The Covid-19 pandemic has had a profound effect on the mental wellbeing of many. Most of us have had to adjust to a new working situation, remote learning, health and safety concerns, and even the loss of loved ones.
Along with the economic fallout and various social upheavals we’ve all gone through, many experts are grimly certain that we’re going to be seeing a major increase in mental health issues in the coming years.
Some have even gone as far as to refer to it as an imminent “second pandemic”.
Although millions of people across the globe have been vaccinated, it seems like there is finally light at the end of the long, dark tunnel. However, the situation with mental health is not exactly good news, but it all makes sense.
We’ve had over 18 months of lockdown restrictions, of being denied almost all the pastimes and experiences we enjoy, of being unable to meet friends or family, of having so little control over our own lives and of any journey out of the house being inherently risky. Whether you have experienced the pain of losing someone to the virus or not, all of these things alone are bound to cause your mental health to suffer.
Unfortunately for us, our brains haven’t evolved to handle long-term stress too well. It has finite resources for doing so. The harder our brain has to work to suppress the impact of stress, the less time and resources it has to dedicate to maintaining itself and its crucial system.
This is why stress can be, and often is, a key factor in the development of mental health problems. Stress can exhaust the mood-regulating brain cells, resulting in the onset of depression. Stress can overstimulate key parts of the brain’s aforementioned threat detection system, resulting in an excess of illogical, unnecessary fear, which is what we know as anxiety.
Attempts to mitigate or prevent the experience of stress can urge us to “self-medicate”, which can lead to addiction.
In pre-pandemic times, the average person would have experienced stress but would have had many options when it comes to combating it. Social interactions, recreational activities and entertainment, travel, sports and exercise, alone time, speaking with a family or friend are all tried and tested means of lowering stress.
However, these are also the outlets that were quite often unavailable during periods of heavy restrictions.
Lockdowns mean that just about everyone seems to be experiencing more stress than ever, whilst simultaneously having little to no means of reducing it.
Demand for mental health supports and suicide prevention services have soared across Ireland throughout the pandemic.
The revelation from Ireland’s first Professor of Public Mental Health, Ella Arensman, confirmed escalating anecdotal concerns that the pandemic is having a major impact on mental health through extended isolation, personal fears about the virus, lack of social interaction and financial stress.

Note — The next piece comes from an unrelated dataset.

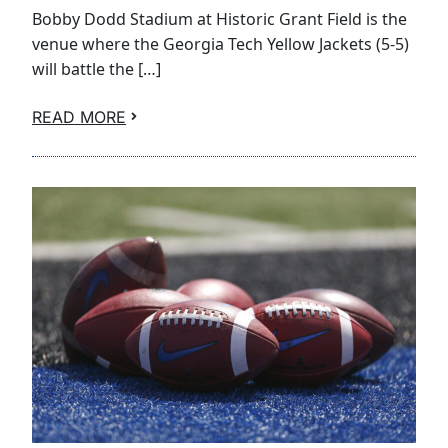
Bobby Dodd Stadium at Historic Grant Field is the
venue where the Georgia Tech Yellow Jackets (5-5)
will battle the […]
READ MORE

Studies are now underway to determine the impact lockdowns have had on mental health. Meanwhile, suicide statistics for 2020 won’t be published for another three years.
A recent online survey conducted by the Central Statistics Office (CSO) found that 57.1% of respondents reported that their mental health and wellbeing had been negatively affected by Covid-19, with 41.7% rating their overall life satisfaction as “low”.
Nicole Forster is the director of the mental health text helpline, 50808, which was launched to the public in June 2020. Since then, they have had over 50,000 conversations with people in Ireland.
She said, “Since March 2020, we’ve seen a steady increase in the number of conversations where people have shared how Covid-19 and its restrictions have impacted their lives. We’re now engaging texters in around 5,000 conversations per month, with each conversation lasting anywhere between 20-75 minutes, sometimes longer depending on the nature of the situation.”
Medical experts warned that negative feelings have been amplified by the loss of normal processing systems during the pandemic such as funerals, social gatherings and household visits.
Unfortunately, there are many different reasons behind the pandemic’s ill effect on mental health. The way that Covid-19 has affected people ranges from financial challenges, child care struggles, unstable/unsafe accommodation arrangements, isolation, separation from loved ones, loneliness, anxiety about school, fear about becoming unwell and many more reasons,” Forster said.
While there is evidence of a rise in mental health-related pleas for help throughout the pandemic, there is no indication that the number of suicides has escalated significantly above levels experienced pre-Covid-19 in 2018 or 2019.
Forster has found that there has been an “increase in the number of people texting us about living situations that don’t feel safe to them”. She said, “The lack of safety that some texters are living with is created by the behaviours of partners, landlords, parents, children and sometimes neighbours.”
Many of us are looking forward to when life can finally go back to “normal”, especially with the majority of restrictions having been lifted at this stage. However, we will be carrying the effects of months of isolation into those activities, including a sense that our wits will need sharpening and our social skills will need dusting off.
The mental effects of lockdown have been profound. Social isolation has been proven to cause people’s mental health to deteriorate, even if they have no history of previous mental health issues. Along with this drop in mood, loneliness has been associated with a host of cognitive problems, including issues with concentration, fatigue and stress.
If you’re feeling the impacts of the pandemic, 50808 is “available to anyone who’s in need of support, regardless of what issues or challenges they’re experiencing. For some people, school stress may seem like a small or insignificant struggle, but for the person living with that stress, it can be all-consuming”.